Taxa summaries in both types of sample were compared in each patient in a paired method, using Pearson's correlation coefficient. This was calculated using the QIIME script compare_taxa_summaries.py. The summarized overall coefficient calculated by the script was 0.77 [95% CI:0.75 to 0.78] (p = 0.001), indicating a strong correlation of taxonomic assignment between both sampling methods. The detailed within patient paired correlation results are found in Table 2, which shows a strong correlation between all pairs except for one pair of samples which showed no or weak correlation.

thumbnail
Table 2. Pairwise, within-patient correlations as calculated by the QIIME script compare_taxa_summaries.py.
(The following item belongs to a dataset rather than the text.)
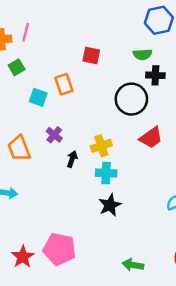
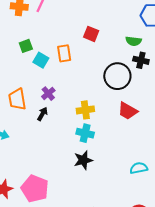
green square: (17, 67) -> (26, 46), moved
red trapezoid: (151, 138) -> (128, 111), turned 55
black arrow: (72, 159) -> (42, 114), moved

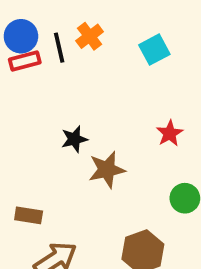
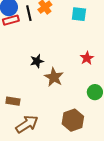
cyan square: (154, 50) -> (79, 14), turned 35
brown star: (107, 170) -> (54, 77), turned -30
https://doi.org/10.1371/journal.pone.0123216.t002

Discussion

In this study, we investigated whether there was a significant difference in microbiome results between swab and mucosal tissue samples obtained from the same site of the same patients. We investigated this through alpha diversity, beta diversity, PCoA, as well as the taxonomy assignments. Our results suggest a good correlation between swabs and mucosal tissue samples, with no major significant differences in bacterial composition.
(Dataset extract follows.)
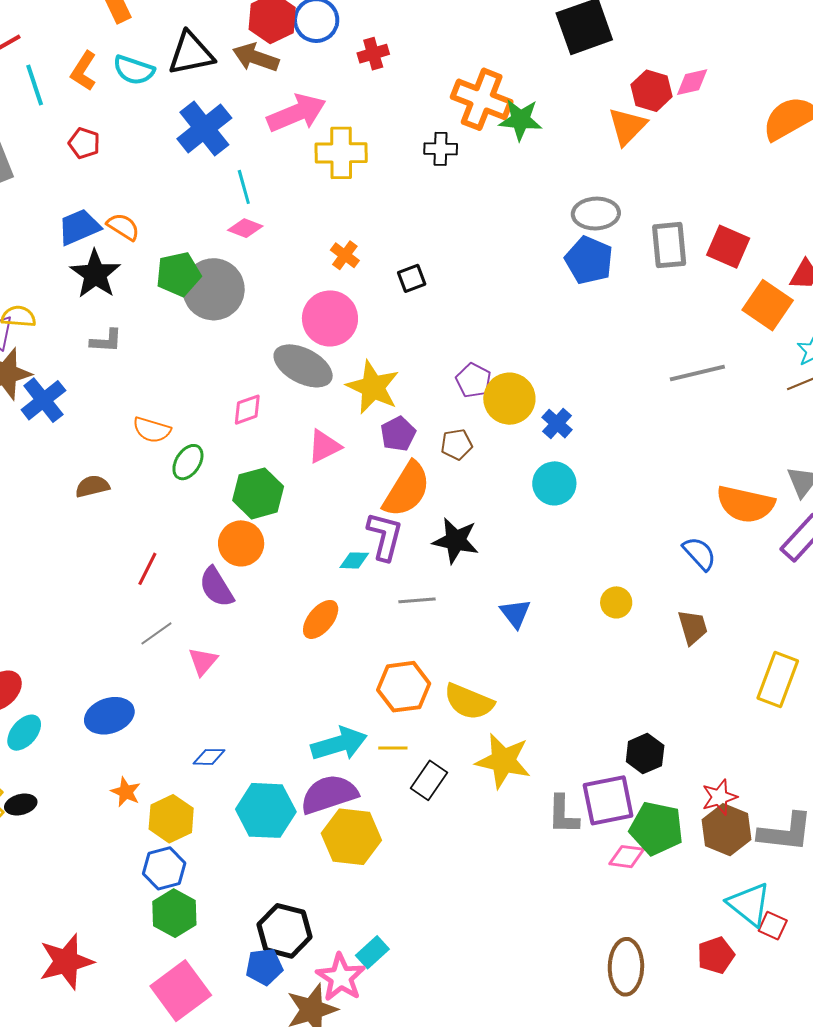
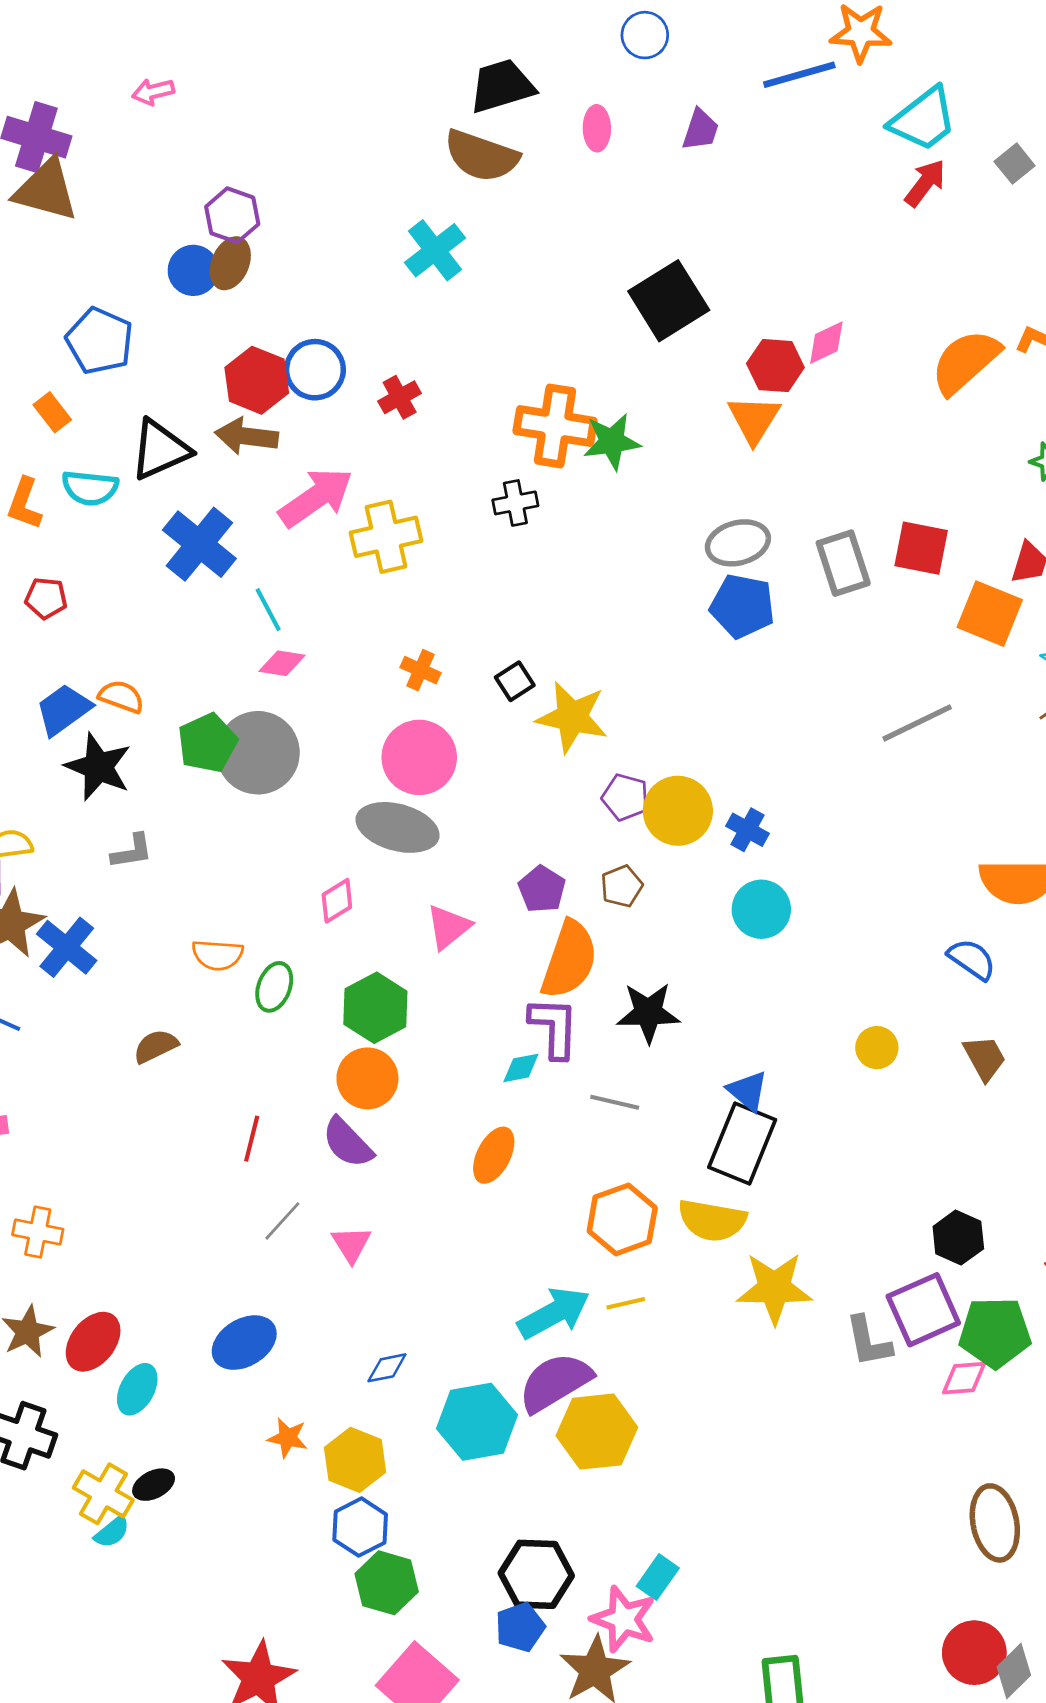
yellow star: (373, 387) -> (572, 717), moved
gray line: (417, 600) -> (615, 1102), turned 30
black rectangle: (429, 780) -> (742, 1143), moved, size x1.5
We found that mucosal tissue biopsy samples had higher observed species richness (30.6 species for swab, versus 36 species for mucosa) as well as alpha diversity indices (Faith’s and Shannon’s indices) (Fig 2B, 2C and 2D). However, this difference in richness and diversity did not reach statistical significance between the two groups. The plots in Fig 2A show that rarefaction curves have plateaued and reached asymptote. This indicates good sampling at the chosen cutoff depth of 1100 reads, and that a higher depth of sequencing is unlikely to discover more unique species (and increased diversity) for the sampled environment. We then explored whether the type of sample would have an effect on beta diversity metrics (Bray-Curtis and Weighted and unweighted UniFrac), and this showed no significant effect of sample type on beta diversity. (Fig 3) PCoA plots suggested a better clustering of samples by patient, rather than the type of sample. (Figs 4 and 5) Moreover, we calculated a high Pearson’s correlation coefficient between the taxa summaries of both sample types (r = 0.77, p = 0.001).
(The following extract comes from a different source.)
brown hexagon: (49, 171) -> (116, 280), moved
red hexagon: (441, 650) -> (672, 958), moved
Previous studies showed considerable variability in sinus microbiota between individuals. We believe comparing the microbiota of tissue biopsy and swab samples obtained from the same patient controls for this inter-patient variability. Both sample types were taken from the same sites. This paired comparison design is one of the strengths of this study, as it increases its statistical power and minimizes the effect of confounding variables.

The alpha and beta diversity metrics (Faith’s PD_Whole_Tree, Shannon’s, Bray-Curtis, Weighted UniFrac) measured in this study were particularly chosen for the following reasons. First, these measures include both non-phylogenetic metrics (Shannon’s for alpha diversity and Bray-Curtis for beta diversity) as well as phylogenetic metrics (Faith’s PD_Whole_Tree for alpha diversity and UniFrac for beta diversity). Phylogenetic metrics include information about the evolutionary distance between taxa, since they account for the structure of the phylogenetic tree. Non-phylogenetic metrics do not account for this information and only depend on taxa abundance (or prevalence) and evenness. Second, we have also included metrics that account for the relative abundance of taxa (Bray-Curtis, Weighted UniFrac), contrary to using only metrics such as Jaccard’s or unweighted UniFrac that depend on absence/presence (i.e. prevalence) of taxa, without accounting for their relative abundance. In this way, we could demonstrate that both methods of sampling (tissue and swab) are not only similar in regards to absence/presence of taxa, but also in regards to their relative abundance within each sample. Despite mucosal tissue samples having higher richness and within-community (α) diversity, we could not demonstrate that this was significantly higher than swab samples.

Some analyses in our study approached statistical significance (for example, Shannon’s index comparison p value was 0.09 and Weighted UniFrac Permanova p = 0.06), which may imply the presence of a significant difference between swab and tissue samples, especially given the small number of samples in our cohort. Nevertheless, we believe positive results of all analysis types in the current study, which includes other metrics (alpha diversity metrics, beta diversity distances, PCoA plots, Pearson’s correlation), supports a general conclusion of tissue and swab similarity. This raises the question of power in the realm of microbiota comparison studies, which is a subject of ongoing research.[31,32] Moreover, what is the clinically-significant “effect size” calculated out of the commonly used diversity measures, and that would correlate with sinus health and/or disease? These questions need to be better defined for future research. Future studies confirming the findings of our study may benefit from including a larger cohort. Another caveat with our current study design is the possibility that taking the swab samples (first) somehow perturbed the surface microbiome of the tissue, which was biopsied from the same site after swabbing (middle meatus/anterior ethmoid region). Although this limitation seems unavoidable with the current study design, we believe this issue would not cause a significant change to the tissue specimens, since the tissue biopsied is typically larger than the surface area covered by the swab head, and thus is not limited only to the thin strip touched by the swab.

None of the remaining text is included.